Keloids: Beyond the Margins…

Keloids are benign dermal fibroproliferative tumors with no malignant potential.  The first description of abnormal scar formation in the form of Keloids was recorded in the Smith Papyrus regarding surgical techniques in Egypt around 1700 B.C.  The actual term Keloid, means “crab claw” and was first coined by Alibert in 1806 in an attempt to illustrate the way lesions expand laterally from the original scar into normal tissue.  This distinction differentiates Keloids from Hypertrophic scars…Hypertrophic scars by definition are thicker scars that do not expand beyond the site of original injury.  Since that time physicians have characterized scars as Normal, Hypertrophic or Keloidal.

Keloids are firm, irregularly shaped, fibrous, hyperpigmented, pink or red excrescences.  The growths usually arise as a result of a cut, laceration, or burn–or less often an acne pustules on the chest or upper back.  The overlying epidermis is smooth, glossy, tender and thinned.  Early on the lesions are red and tender with a consistency of rubber.  It may be surrounded by an erythematous halo and may have telangiectasias.  Some lesions may be tender, painful and pruritic.  Rarely ulcerations or draining sinus tracts may occur.
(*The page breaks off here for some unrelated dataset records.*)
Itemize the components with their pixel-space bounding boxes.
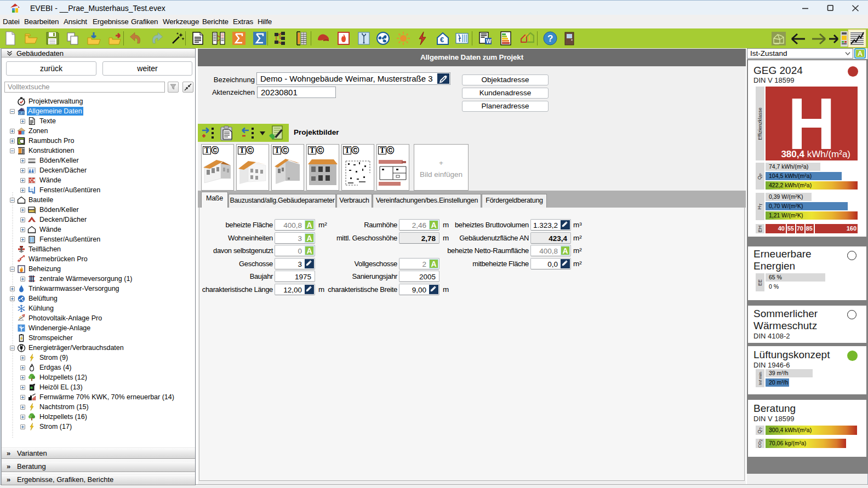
svg-text:€: € bbox=[440, 36, 444, 44]
svg-text:W: W bbox=[486, 38, 492, 44]
svg-text:?: ? bbox=[547, 33, 553, 44]
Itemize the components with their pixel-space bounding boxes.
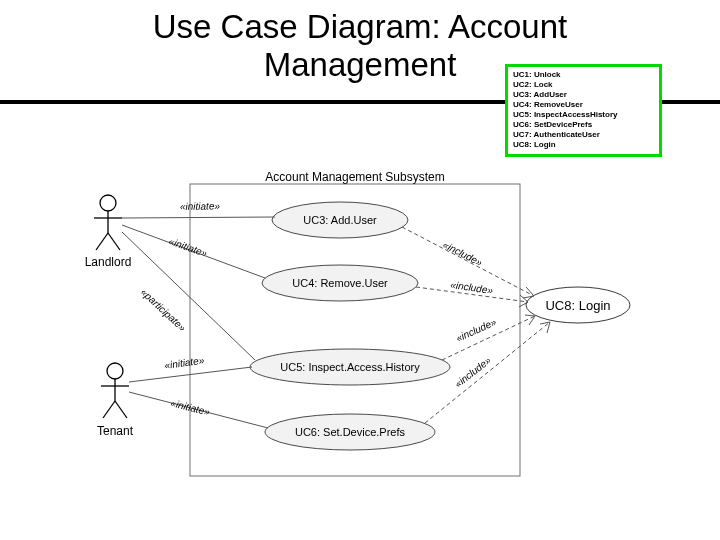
legend-item: UC2: Lock xyxy=(513,80,654,90)
actor-tenant-label: Tenant xyxy=(97,424,134,438)
stereotype-participate: «participate» xyxy=(139,286,189,333)
usecase-uc6-label: UC6: Set.Device.Prefs xyxy=(295,426,406,438)
actor-tenant: Tenant xyxy=(97,363,134,438)
legend-item: UC6: SetDevicePrefs xyxy=(513,120,654,130)
usecase-uc4-label: UC4: Remove.User xyxy=(292,277,388,289)
usecase-uc3-label: UC3: Add.User xyxy=(303,214,377,226)
usecase-uc5-label: UC5: Inspect.Access.History xyxy=(280,361,420,373)
svg-text:«include»: «include» xyxy=(454,316,498,344)
actor-landlord: Landlord xyxy=(85,195,132,269)
svg-line-4 xyxy=(108,233,120,250)
include-uc5-uc8: «include» xyxy=(442,315,535,360)
include-uc4-uc8: «include» xyxy=(416,279,528,307)
legend-item: UC5: InspectAccessHistory xyxy=(513,110,654,120)
svg-text:«include»: «include» xyxy=(452,354,493,389)
legend-item: UC4: RemoveUser xyxy=(513,100,654,110)
svg-text:«include»: «include» xyxy=(441,239,485,268)
stereotype-initiate: «initiate» xyxy=(164,354,206,371)
stereotype-initiate: «initiate» xyxy=(180,200,221,212)
legend-item: UC7: AuthenticateUser xyxy=(513,130,654,140)
svg-line-9 xyxy=(115,401,127,418)
svg-line-8 xyxy=(103,401,115,418)
legend-item: UC1: Unlock xyxy=(513,70,654,80)
usecase-uc8-label: UC8: Login xyxy=(545,298,610,313)
svg-point-5 xyxy=(107,363,123,379)
use-case-diagram: Account Management Subsystem Landlord Te… xyxy=(80,170,640,490)
stereotype-initiate: «initiate» xyxy=(167,235,209,259)
system-label: Account Management Subsystem xyxy=(265,170,444,184)
svg-point-0 xyxy=(100,195,116,211)
legend-item: UC8: Login xyxy=(513,140,654,150)
actor-landlord-label: Landlord xyxy=(85,255,132,269)
legend-box: UC1: Unlock UC2: Lock UC3: AddUser UC4: … xyxy=(505,64,662,157)
legend-item: UC3: AddUser xyxy=(513,90,654,100)
svg-text:«include»: «include» xyxy=(450,279,494,296)
assoc-landlord-uc3 xyxy=(122,217,275,218)
svg-line-3 xyxy=(96,233,108,250)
The most common areas involved include the sternum, neck, ears, extremities and trunk.  More rarely lesion may develop on the face, palms or soles.  The earlobes are often involved and are directly related to ear piercing.  Although keloids may occur in any ethnicity, black individuals are much more prone to developing Keloids.

Keloids are usually distinctive, and may be distinguished from hypertrophic scars by demonstrating clawlike projections which are not found in hypertrophic scars.  Hypertophic scars may show signs of improvement over months of observation, but this does not occur with Keloidal scars, which tend to do the opposite and increase in size and thickness with time.  Why certain individuals develop Keloids remains a mystery.  Trauma is usually the immediate causative factor, but this induces Keloids only in those individuals with a predisposition for them.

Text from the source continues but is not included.